Retype the entries below word for word, leaving none out.
** Record set follows **
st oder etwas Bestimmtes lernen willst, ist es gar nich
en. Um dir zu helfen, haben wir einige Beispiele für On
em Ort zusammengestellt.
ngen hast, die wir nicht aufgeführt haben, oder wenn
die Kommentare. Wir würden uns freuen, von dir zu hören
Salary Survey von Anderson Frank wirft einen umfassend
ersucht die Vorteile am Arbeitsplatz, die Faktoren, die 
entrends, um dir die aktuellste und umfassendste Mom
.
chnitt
** End of Record set **
- _Answer_:
st oder etwas Bestimmtes lernen willst, ist es gar nich
en. Um dir zu helfen, haben wir einige Beispiele für On
em Ort zusammengestellt.
ngen hast, die wir nicht aufgeführt haben, oder wenn
die Kommentare. Wir würden uns freuen, von dir zu hören
Salary Survey von Anderson Frank wirft einen umfassend
ersucht die Vorteile am Arbeitsplatz, die Faktoren, die 
entrends, um dir die aktuellste und umfassendste Mom
.
chnitt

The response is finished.